START SUPPLIED MATERIAL

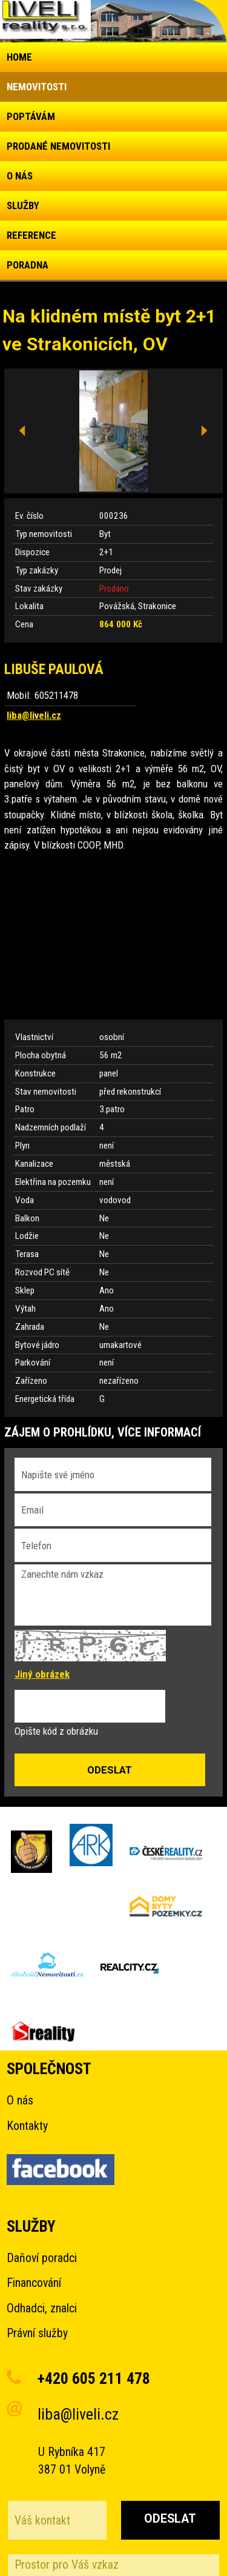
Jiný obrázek (42, 1674)
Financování (34, 2283)
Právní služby (37, 2333)
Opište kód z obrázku (56, 1731)
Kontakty (27, 2126)
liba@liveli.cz (34, 715)
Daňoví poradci (42, 2258)
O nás (20, 2100)
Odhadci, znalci (42, 2308)
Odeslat (170, 2519)
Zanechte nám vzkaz (113, 1595)
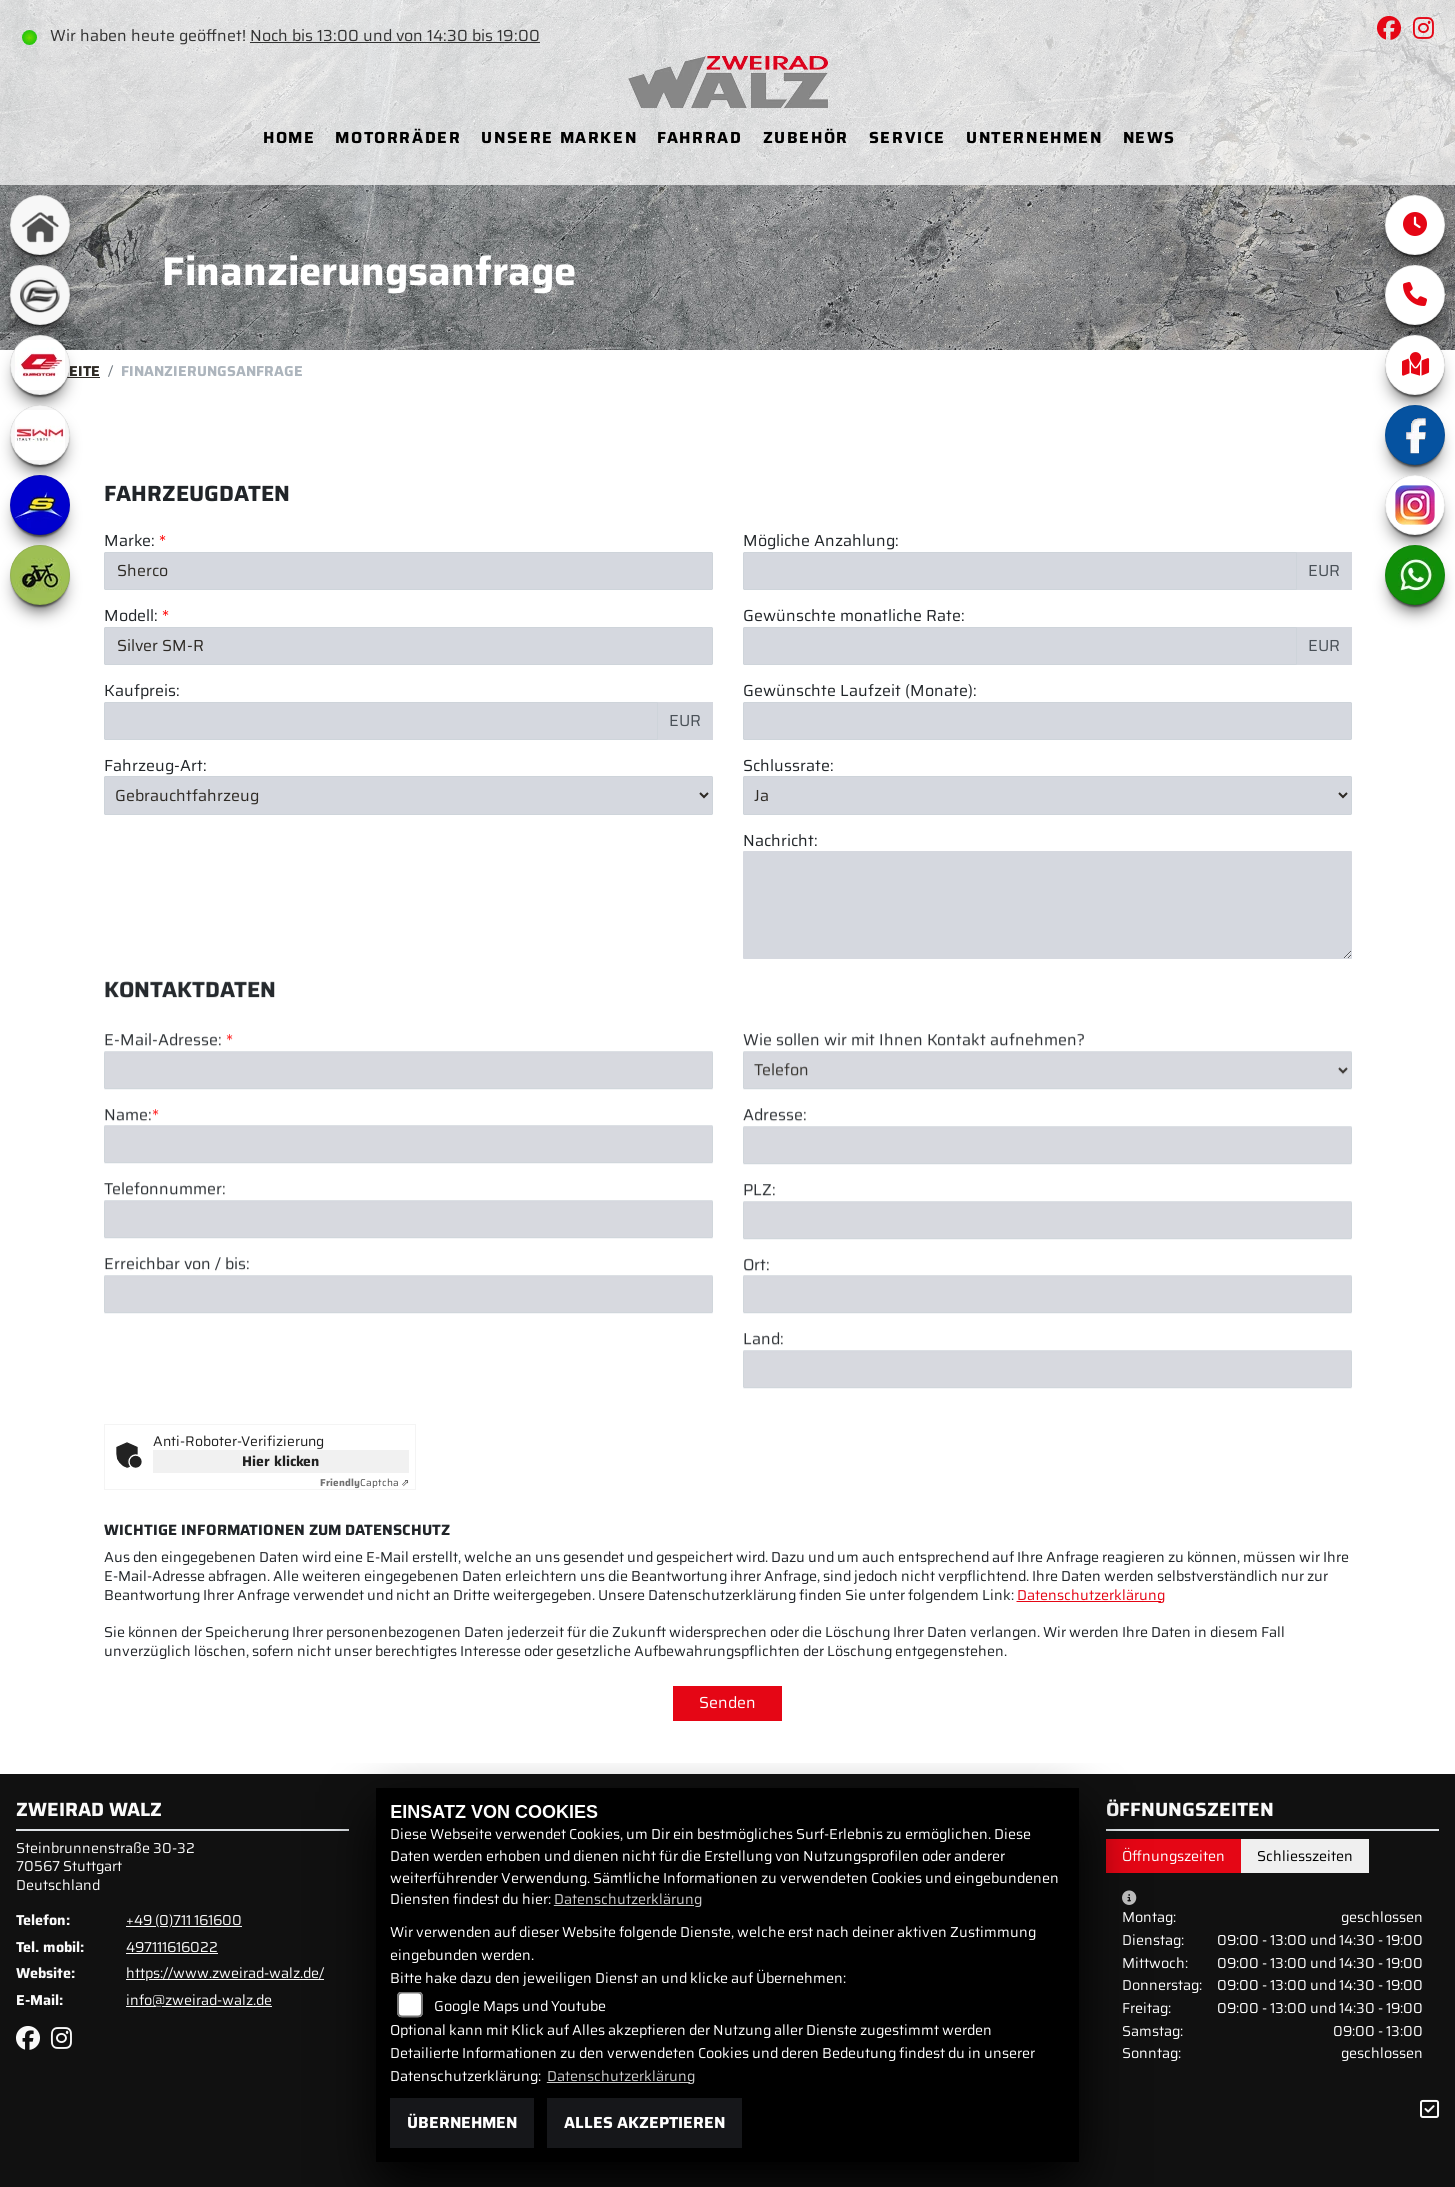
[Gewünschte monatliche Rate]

END SUPPLIED MATERIAL

## INSTRUCTIONS FOR THE TASK:
Output, exactly and with no pictures, every line from the one that contains "Opište kód z obrázku (56, 1731)" through the final line of the entries.

## ANSWER TO THE EXERCISE:
Opište kód z obrázku (56, 1731)
Kontakty (27, 2126)
liba@liveli.cz (34, 715)
Daňoví poradci (42, 2258)
O nás (20, 2100)
Odhadci, znalci (42, 2308)
Odeslat (170, 2519)
Zanechte nám vzkaz (113, 1595)
[Gewünschte monatliche Rate]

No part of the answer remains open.